Advancing this agenda will require strong bilateral engagement with key countries—including China, Brazil, and Canada—as well as the use of carrots and sticks in order to secure meaningful protections that prioritize Indigenous-led protection and management.

Protecting sufficient ocean and land areas that are effectively and equitably managed, ecologically representative, and well-connected is the most important step we can take to reverse nature’s decline. Such protections are also critical for the integrity of key ecosystems that draw down significant amounts of carbon from the atmosphere.

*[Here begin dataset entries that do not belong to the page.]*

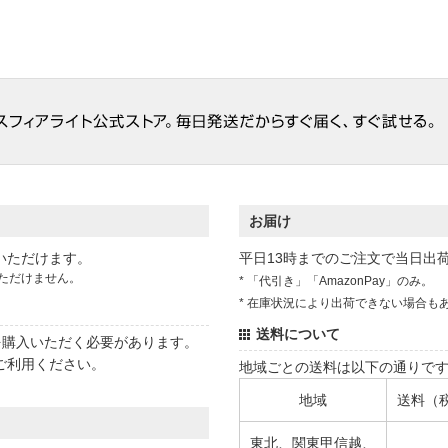
お届け
いただけます。
平日13時までのご注文で当日出
ただけません。
* 「代引き」「AmazonPay」のみ。
* 在庫状況により出荷できない場合も
送料について
状を購入いただく必要があります。
ご利用ください。
地域ごとの送料は以下の通りで
地域
送料（
東北、関東甲信越、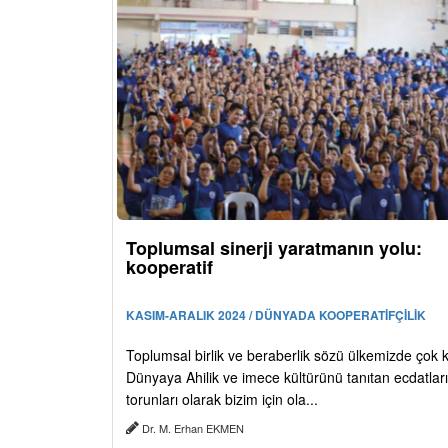
Toplumsal sinerji yaratmanın yolu:
kooperatif
KASIM-ARALIK 2024 / DÜNYADA KOOPERATİFÇİLİK
Toplumsal birlik ve beraberlik sözü ülkemizde çok kul
Dünyaya Ahilik ve imece kültürünü tanıtan ecdatlar
torunları olarak bizim için ola...
Dr. M. Erhan EKMEN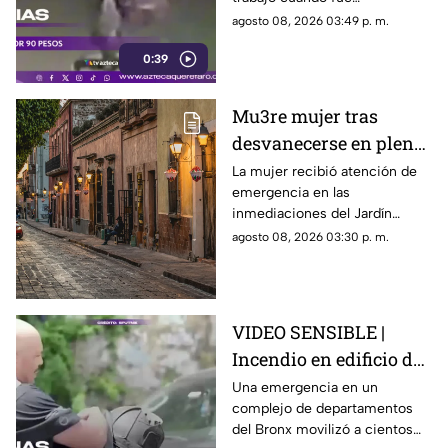
interceptada por un hombre
agosto 08, 2026 03:49 p. m.
que presuntamente le quitó el
0:39
dinero que llevaba.
Mu3re mujer tras
desvanecerse en plena
vía pública en el Centro
La mujer recibió atención de
emergencia en las
Histórico de Querétaro
inmediaciones del Jardín
Corregidora, pero los
agosto 08, 2026 03:30 p. m.
paramédicos confirmaron que
ya no contaba con signos
vitales.
VIDEO SENSIBLE |
Incendio en edificio de
Nueva York deja un
Una emergencia en un
complejo de departamentos
mu3rto y 14 heridos
del Bronx movilizó a cientos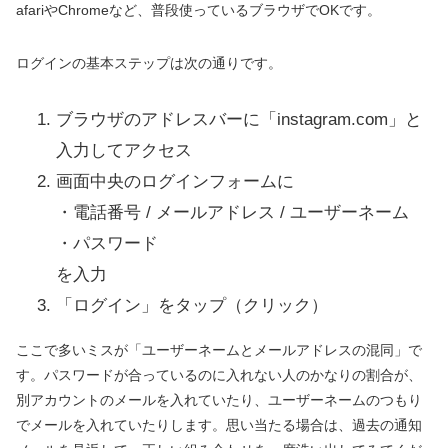
afariやChromeなど、普段使っているブラウザでOKです。
ログインの基本ステップは次の通りです。
ブラウザのアドレスバーに「instagram.com」と
入力してアクセス
画面中央のログインフォームに
・電話番号 / メールアドレス / ユーザーネーム
・パスワード
を入力
「ログイン」をタップ（クリック）
ここで多いミスが「ユーザーネームとメールアドレスの混同」で
す。パスワードが合っているのに入れない人のかなりの割合が、
別アカウントのメールを入れていたり、ユーザーネームのつもり
でメールを入れていたりします。思い当たる場合は、過去の通知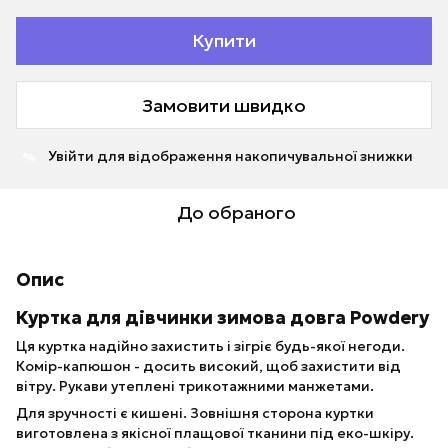
Купити
Замовити швидко
Увійти
для відображення накопичувальної знижки
%
До обраного
Опис
Куртка для дівчинки зимова довга Powdery
Ця куртка надійно захистить і зігріє будь-якої негоди.
Комір-капюшон - досить високий, щоб захистити від
вітру. Рукави утеплені трикотажними манжетами.
Для зручності є кишені. Зовнішня сторона куртки
виготовлена ​​з якісної плащової тканини під еко-шкіру.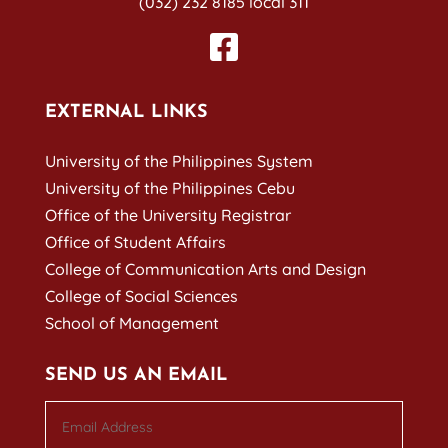
(032) 232 8185 local 311
EXTERNAL LINKS
University of the Philippines System
University of the Philippines Cebu
Office of the University Registrar
Office of Student Affairs
College of Communication Arts and Design
College of Social Sciences
School of Management
SEND US AN EMAIL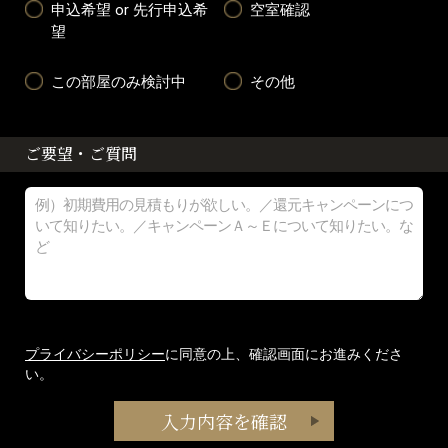
申込希望 or 先行申込希
空室確認
望
この部屋のみ検討中
その他
ご要望・ご質問
プライバシーポリシー
に同意の上、確認画面にお進みくださ
い。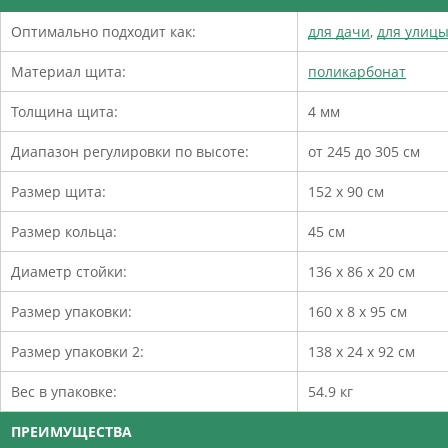
Оптимально подходит как:
для дачи
,
для улицы
Материал щита:
поликарбонат
Толщина щита:
4 мм
Диапазон регулировки по высоте:
от 245 до 305 см
Размер щита:
152 х 90 см
Размер кольца:
45 см
Диаметр стойки:
136 х 86 х 20 см
Размер упаковки:
160 х 8 х 95 см
Размер упаковки 2:
138 х 24 х 92 см
Вес в упаковке:
54.9 кг
ПРЕИМУЩЕСТВА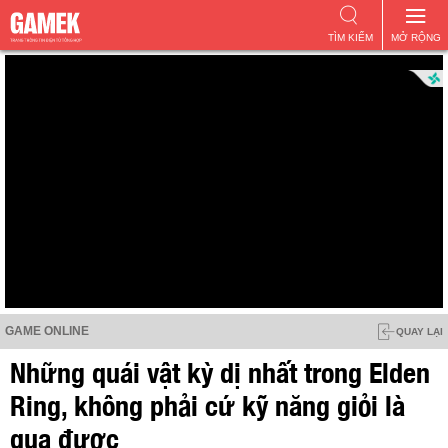
TÌM KIẾM
MỞ RỘNG
GAME ONLINE
QUAY LẠI
Những quái vật kỳ dị nhất trong Elden
Ring, không phải cứ kỹ năng giỏi là
qua được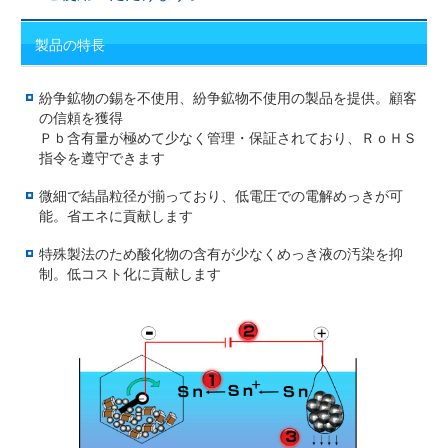
製品の特長
紛争鉱物の錫を不使用、紛争鉱物不使用の製品を提供。顧客
の信頼を獲得
Ｐｂ含有量が極めて少なく管理・保証されており、ＲｏＨＳ
指令を遵守できます
微細で結晶粒径が揃っており、低電圧での電解めっきが可
能。省エネに貢献します
特殊製法のため酸化物の含有が少なくめっき液の汚染を抑
制。低コスト化に貢献します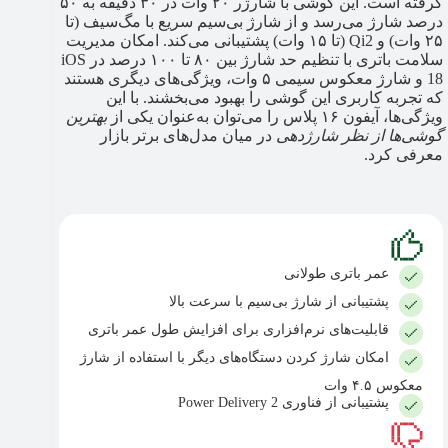
گرفته است. این گوشی با شارژر ۲۰ وات در ۳۰ دقیقه به ۵۰
درصد شارژ می‌رسد و از شارژ بی‌سیم سریع با مگ‌سیف (تا
۲۵ وات) و Qi2 (تا ۱۵ وات) پشتیبانی می‌کند. امکان مدیریت
سلامت باتری با تنظیم حد شارژ بین ۸۰ تا ۱۰۰ درصد در iOS
18 و شارژ معکوس سیمی ۵ وات، ویژگی‌های دیگری هستند
که تجربه کاربری این گوشی را بهبود می‌بخشند. با این
ویژگی‌ها، آیفون ۱۶ پلاس را می‌توان به‌عنوان یکی از
بهترین
گوشی‌ها از نظر شارژدهی
در میان مدل‌های برتر بازار
معرفی کرد.
عمر باتری طولانی
پشتیبانی از شارژ بی‌سیم با سرعت بالا
قابلیت‌های نرم‌افزاری برای افزایش طول عمر باتری
امکان شارژ کردن دستگاه‌های دیگر با استفاده از شارژ
معکوس ۴.۵ وات
پشتیبانی از فناوری Power Delivery 2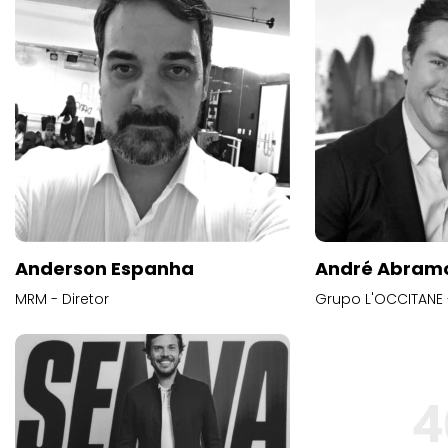
Anderson Espanha
André Abram
MRM - Diretor
Grupo L'OCCITANE -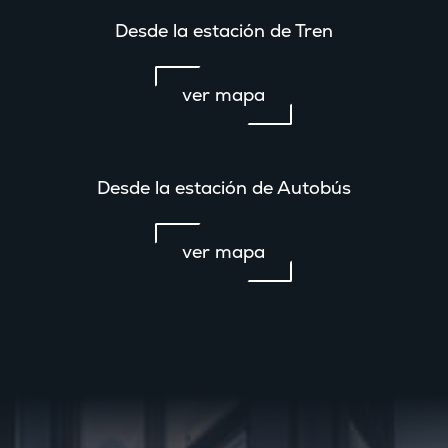
Desde la estación de Tren
ver mapa
Desde la estación de Autobús
ver mapa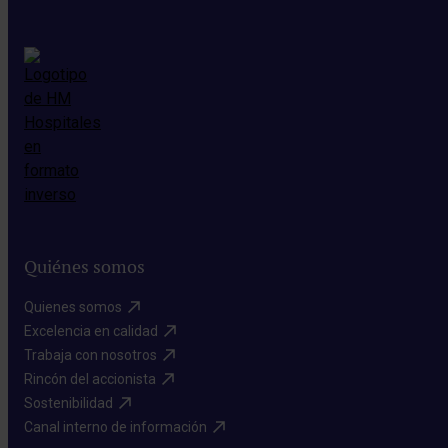
Quiénes somos
Quienes somos​
Excelencia en calidad​
Trabaja con nosotros​
Rincón del accionista​
Sostenibilidad​
Canal interno de información​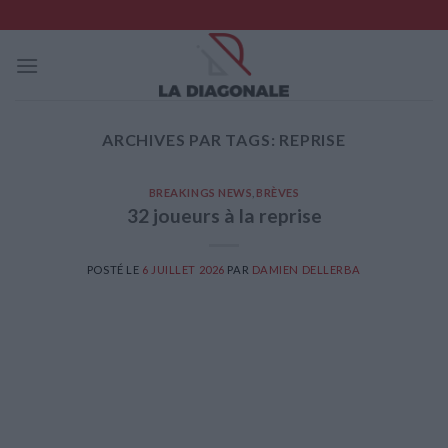
Skip
to
content
ARCHIVES PAR TAGS:
REPRISE
BREAKINGS NEWS
,
BRÈVES
32 joueurs à la reprise
POSTÉ LE
6 JUILLET 2026
PAR
DAMIEN DELLERBA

And the Biden administration will have a once-in-a-decade opportunity to advance progress with the international community set to adopt new global targets for nature protection in 2021 through the U.N. Convention on Biological Diversity.

Translating Biden’s promises into action

Now is the time for the incoming Biden administration to translate its bold set of promises into leadership and concrete action. The urgency of addressing the climate and nature crises have become even more starkly evident over the last four years. At the same time, solutions like deploying wind and solar energy have become cheaper, more readily available, and more urgently needed to address the impacts that hit the most vulnerable and marginalized populations around the world first and hardest.

Marshaling the full weight of the Biden administration’s foreign policy is the single biggest lever to accelerate the global transition to zero emissions. Biden’s leadership can simultaneously protect us from the ravages of climate change, reduce the fossil fuel pollution that is inequitably harming our health, build clean economic opportunities at home and abroad, and secure the integrity of the natural world upon which we all depend.

That’s an international climate agenda worth getting behind, for all of us.

*NRDC staffers Jake Schmidt, Han Chen, Lisa Speer, and Zak Smith contributed to this blog.